On Mon, 4 Dec 2000, Lloyd W. Hanson wrote: > I must protest your use of the term full chest when speaking of tenors > singing G4 and above in full voice.
Ah, yes, I knew you would not like this ;-)
And let me start out by saying I agree with everything you say. There is no tenor who could sing an absolute chest high C for very long. I understand that a tenor is actually making modifications to sing the higher notes.
When I say "full chest" high C, I mean a connected, tenor head voice. Many consider this an extension of chest voice because a skilled singer can gradually migrate from one to the other. Of course it is not truly chest voice. Any countertenor who has a root tenor voice can tell you, however, that his upper voice is somehow distinct from either of these lower voices. Brian Asawa calls it his falsetto. I don't know what David Daniels calls it, but he has been quoted as saying it is completely different.
Whatever it is, it is not exactly falsetto (loose cords and incomplete closure) in the strictest sense - something to which we both agree, I think. There is a significant singer's formant, and a great deal of dynamic control.
What I am suggesting is that there are two types of head voice, both distinct from falsetto, in that there is tension in the cords and the principle action of raising pitch is a lateral pulling. The tenor variety has intrinsically more mass (allowing it to morph into the full chest mechanism), accounting for the relatively complex spectrum. The countertenor/soprano variety has less mass, giving a simpler, banded spectrum.
I sincerely believe that true countertenors manage to maintain their boyhood upper register... Prominent CTs such as Scholl and Deller have stated that they did not replace their boyhood voice with some other register, they simply maintained their ability to use their voices in the original way. There was no "learning curve" as there is for tenors and baritones. If this is true, then it is comparable to a female soprano's ability to use her girlhood voice through puberty. In both cases, there is a head voice that is qualitatively distinct from the connected head voice that tenors use. I think we've seen enough spectographs to see that a countertenor's and soprano's spectra in "head" have much more in common to each other than to a tenor's chest or head voice.

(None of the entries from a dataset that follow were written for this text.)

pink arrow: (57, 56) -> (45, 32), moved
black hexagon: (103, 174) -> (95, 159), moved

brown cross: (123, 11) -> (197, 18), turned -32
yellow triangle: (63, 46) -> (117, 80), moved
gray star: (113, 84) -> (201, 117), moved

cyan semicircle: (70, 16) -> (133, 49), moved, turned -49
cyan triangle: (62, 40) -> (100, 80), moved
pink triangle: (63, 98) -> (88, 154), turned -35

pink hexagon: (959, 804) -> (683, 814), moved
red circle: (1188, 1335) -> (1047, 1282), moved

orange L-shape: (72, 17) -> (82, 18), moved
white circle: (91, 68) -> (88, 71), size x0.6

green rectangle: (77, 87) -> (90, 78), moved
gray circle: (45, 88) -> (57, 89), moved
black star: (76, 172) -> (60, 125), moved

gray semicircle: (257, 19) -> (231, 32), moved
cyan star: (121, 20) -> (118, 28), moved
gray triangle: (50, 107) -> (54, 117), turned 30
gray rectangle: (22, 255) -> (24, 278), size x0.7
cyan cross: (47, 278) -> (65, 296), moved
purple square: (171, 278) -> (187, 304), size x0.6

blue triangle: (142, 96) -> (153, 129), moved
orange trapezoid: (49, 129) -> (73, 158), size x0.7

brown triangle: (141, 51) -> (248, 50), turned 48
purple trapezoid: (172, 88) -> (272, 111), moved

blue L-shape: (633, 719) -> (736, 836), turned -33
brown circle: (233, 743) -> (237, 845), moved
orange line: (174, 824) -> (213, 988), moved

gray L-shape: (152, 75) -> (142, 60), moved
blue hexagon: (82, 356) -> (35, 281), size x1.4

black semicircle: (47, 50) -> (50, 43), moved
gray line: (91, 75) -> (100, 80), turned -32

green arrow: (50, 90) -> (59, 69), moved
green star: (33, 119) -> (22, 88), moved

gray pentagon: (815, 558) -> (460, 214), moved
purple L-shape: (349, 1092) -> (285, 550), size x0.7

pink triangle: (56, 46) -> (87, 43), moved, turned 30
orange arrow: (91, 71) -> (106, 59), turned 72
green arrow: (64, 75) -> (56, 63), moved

Anyway, when I spoke of baroque tenors, I meant men who have such light root voices that they have a choice of "tenor" head, "countertenor" head or (to a limited extent) actual falsetto in the upper ranges - all of which reconcile with the lower range reasonably well, depending on context.
Some tenors seem to have such good control that they may shift from tenor and countertenor head voices with as much agility as they do shifting from chest to tenor head voice. This is why they seem to have an extension to F5 or so. There is no man who can maintain the diffuse spectrum of the tenor chest voice up into this range - at some point, the cords must be thinned to the point that the action is like that of a countertenor.
I've seen some photos where they show a D5 for a countertenor and haute contre to actually be identical in mechanism. It is the notes leading up to this point that are different, because the haute contre maintains some of the weight of a tenor's chest voice and gradually lessens it going up the scale. A typical countertenor, on the other hand, never incorporates this kind of mass back into the cords, hence the light sound all the way down.
Tako Oda
On Mon, 4 Dec 2000, Lloyd W. Hanson wrote: > I must protest your use of the term full chest when speaking of tenors > singing G4 and above in full voice. All of the pictures of this kind of > singing which is common in all opera from most of the bel canto and on > indicate that the voice is not in chest configuration but rather in head > configuration. The vocal folds are elongated and the cricothyroid is very > active. This kind of head voice is more virile than a sotto voice or mezzo > vocal head voice but it is still head voice. Any tenor who sings in this > register in his chest voice will not last long. There are some notable > tenors who have tried it. It is know as singing on the principle, not the > interest. > > We have discussed this before on this list. Regardless of the stunning ring > that is present when the tenor sings G4 and above and the fact that this > ring is remindful of the quality of the tenor's middle range chest voice, > it is really a well produced, strongly supported head voice.